Refactor flow model with tf.bijector

Open pierresegonne opened this issue 4 years ago • 3 comments

I tried on my own to improve on the keras model implementation of the flows which in my opinion is not as adapted to handle probabilistic layers as what the tensorflow probability package provides. Nevertheless, this attempt failed and I opened a stackoverflow issue to see if anyone had a solution to the problem I encountered. See if any of the answers from https://stackoverflow.com/questions/61717694/embed-trainable-bijector-into-keras-model/62284510#62284510 are valid

pierresegonne avatar Jul 03 '20 06:07 pierresegonne

Any progress on this? Or a suggestion where to start?

kaijennissen avatar Jul 07 '21 16:07 kaijennissen

Hi @kaijennissen,

I did not come back to this issue since I created it, so unfortunately no progress has been made.

Happy to guide you, what's your motivation for wanting to use the tf.bijector ? :)

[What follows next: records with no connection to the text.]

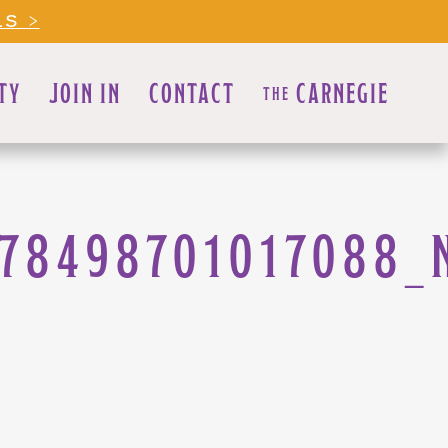
LS >
TY
JOIN IN
CONTACT
CARNEGIE
THE
278498701017088_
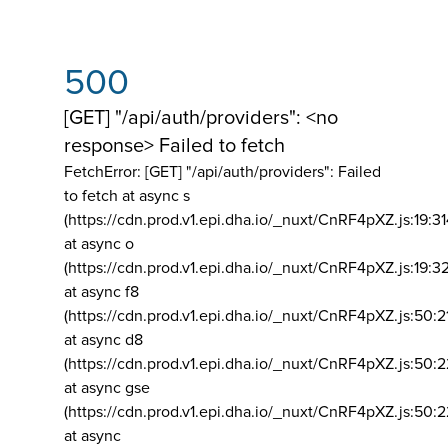
500
[GET] "/api/auth/providers": <no
response> Failed to fetch
FetchError: [GET] "/api/auth/providers":
Failed
to fetch at async s
(https://cdn.prod.v1.epi.dha.io/_nuxt/CnRF4pXZ.js:19:3
at async o
(https://cdn.prod.v1.epi.dha.io/_nuxt/CnRF4pXZ.js:19:3
at async f8
(https://cdn.prod.v1.epi.dha.io/_nuxt/CnRF4pXZ.js:50:2
at async d8
(https://cdn.prod.v1.epi.dha.io/_nuxt/CnRF4pXZ.js:50:2
at async gse
(https://cdn.prod.v1.epi.dha.io/_nuxt/CnRF4pXZ.js:50:
at async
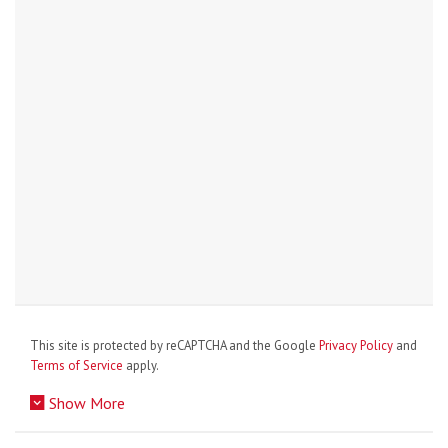
This site is protected by reCAPTCHA and the Google
Privacy Policy
and
Terms of Service
apply.
Show More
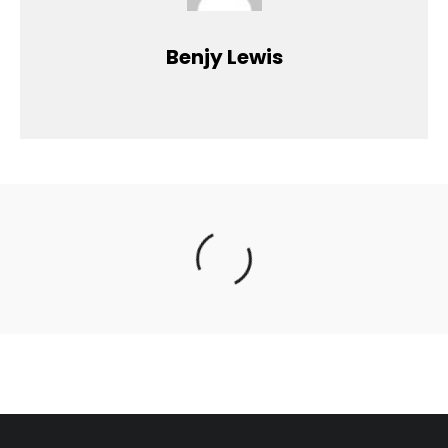
Benjy Lewis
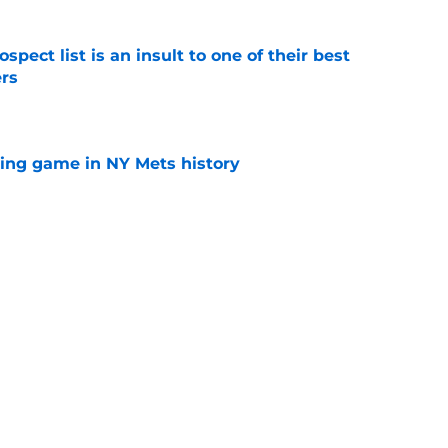
pect list is an insult to one of their best
rs
e
lling game in NY Mets history
e
e that immediately seals Mark Vientos’ fate
e
Next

pierresegonne avatar Jul 08 '21 12:07 pierresegonne

Hi,

I'm interested in probabilistic deep learning and would like to use normalizing flows to build more expressive posteriors for the weights in a neural network. In my opinion tensorflow-probability already provides all the necessary pieces to build such a model (chain a few bijectors, use them to transform a base distribution and then learn the parameters of the bijector). I've build a small toy example which works as expected (code below). The next steps was be to build a cusom layer that could replace the DistributionLambda layer. But when subclassing the DistributionLambda layer the parameters of the bijector are not tracked (they are attributes of the class) . I thought you maybe came across similar problems? Or do you think this is the wrong way and I should subclass tf.keras.Layers?

def posterior_trainable_bijector(kernel_size, bias_size=0, dtype=None):
    n = kernel_size + bias_size
    c = np.log(np.expm1(1.0))

    return tf.keras.Sequential(
        [
            tfp.layers.VariableLayer(2 * n, dtype=dtype),
            tfp.layers.DistributionLambda(
                lambda t: tfp.distributions.TransformedDistribution(
                    tfd.Independent(
                        tfd.Normal(loc=tf.zeros(n), scale=tf.ones(n)),
                        reinterpreted_batch_ndims=1,
                    ),
                    tfp.bijectors.Chain(
                        bijectors=[
                            tfp.bijectors.Shift(t[..., n:]),
                            tfp.bijectors.Scale(
                                1e-5 + 0.01 * tf.math.softplus(c + t[..., :n])
                            ),
                        ]
                    ),
                )
            ),
        ]
    )

kaijennissen avatar Jul 08 '21 20:07 kaijennissen